Santa hospitalidad

Las lecturas de hoy nos cuentan las historias de dos comidas muy diferentes, reflejando ambas el sacramento de la mesa. El padre Abraham aparece en la primera como el huésped que no escatima absolutamente nada, incluido el trabajo de su mujer, para dar la bienvenida a sus invitados.

No hay ningún conflicto aparentemente en la escena. Abraham, aunque sorprendido por la llegada de
visitantes desconocidos, inmediatamente les hace saber que pueden quedarse en su casa. Invitarles a lavarse los pies era la forma en aquella cultura de decirles "Quédense. Mi casa es su casa".

Abraham a continuación implica a todo el mundo en preparar un banquete tal que sirva a cientos de personas; el menú incluye casi ochenta libras de pan y hasta setecientas libras de carne. (¿Qué haría con las sobras? Siendo quien era, probablemente invitó a sus sirvientes y a los vecinos a disfrutar del exceso y a reir con él ante el anuncio de que él y Sara por fin iban a tener un hijo).

La historia de Abrahan nos recuerda que nunca sabemos de qué forma va a aparecer Dios en nuestro barrio. Suerte que no vivía en una comunidad vallada en la que los vigilantes de seguridad impidiesen el acceso a los forasteros. No, los siervos de Abraham tenían encomendada la hospitalidad más que la seguridad.

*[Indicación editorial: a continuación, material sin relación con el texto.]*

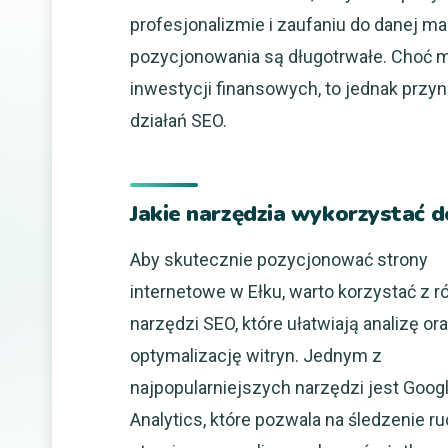
profesjonalizmie i zaufaniu do danej ma
pozycjonowania są długotrwałe. Choć 
inwestycji finansowych, to jednak przy
działań SEO.
Jakie narzędzia wykorzystać 
Aby skutecznie pozycjonować strony
internetowe w Ełku, warto korzystać z 
narzędzi SEO, które ułatwiają analizę or
optymalizację witryn. Jednym z
najpopularniejszych narzędzi jest Goog
Analytics, które pozwala na śledzenie r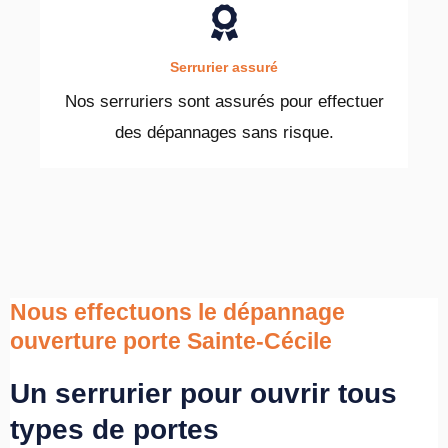
Serrurier assuré
Nos serruriers sont assurés pour effectuer
des dépannages sans risque.
Nous effectuons le dépannage
ouverture porte Sainte-Cécile
Un serrurier pour ouvrir tous
types de portes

En la otra historia de la mesa de hoy, Lucas nos lleva a la casa de Marta y María. Aquí no hay ningún hombre de la casa y aparentemente no hay criados. Marta está al cargo. Lo hace todo: invita, hace los preparativos y sirve -una serie de tareas que la abruman tanto que le dice a Jesús que se ponga de su parte y obligue a María a ayudarla-.

Aquí, la pobre Marta comete dos grandes errores, sin contar el desobedecer el tabú cultural que prohibía a una mujer sin vigilancia invitar a un hombre a su casa. (En el Evangelio de Lucas, eso no es más problema que el que María se siente a los pies de Jesús como discípula).

El principal error de Marta fue dejar que el menú primara sobre el encuentro. Es plenamente
comprensible que se sintiese entusiasmada por recibir a Jesús como invitado, pero malinterpretó la razón por la que Él aceptó su invitación. Aunque con la mejor de las intenciones, Marta estaba haciendo un show, demostrando su respeto sirviendo bien, incluso aunque la comida eclipsara al invitado. Con toda su generosidad y su trabajo duro, al final importaba poco quien estaba allí porque ella se centraba en la comida.

Entre tanto María, que parece bastante versada en ignorar las quejas de su hermana, simplemente se sentó y escuchó a Jesús.

El segundo error de Marta fue intentar que Jesús la diera la razón. Debería haber sabido mejor que no podía conseguir que la reivindicara. Nadie intentó manipular a Jesús y salió bien parado.

Jesús la respondió como hizo con otros discípulos novatos. En efecto, la dijo: "No estás lejos del Reino... pero tampoco estás en él".

A diferencia de Abraham, que permaneció con sus invitados mientras comían, o de María, que eligió escuchar a Jesús en vez de centrarse en una comida, Marta dejó que la agitación de la cocina cancelase la emoción que procede de estar en la presencia de Jesús, y así se lo dijo Él.

¿Qué tenemos que hacer hoy con esas lecturas? Ante todo, son un recordatorio de que debemos estar plenamente presentes y generosos ante el que se cruce en nuestro camino. Abraham nos muestra que la acogida que ofrecemos al extranjero es la acogida que ofrecemos a Dios. Marta probablemente nos diría que ha aprendido que el servicio que no es intensamente personal pierde el sentido.

Nuestras comidas pueden ser verdaderos sacramentos -signos y experiencias de Dios con nosotros- cuando nos damos plenamente y recibimos abiertamente al otro. Sea en la liturgia, en el comedor de casa o en un bar, con o sin conflicto, la cuidadosa atención por el otro es lo que convierte al encuentro con el otro en un encuentro con Dios.

Dentro y fuera del templo, partir juntos el pan puede ser una experiencia de comunión. Podremos discutir, pero debemos estar seguros de que realmente estamos juntos. Jesús nos enseñó a poner en primera línea la presencia real.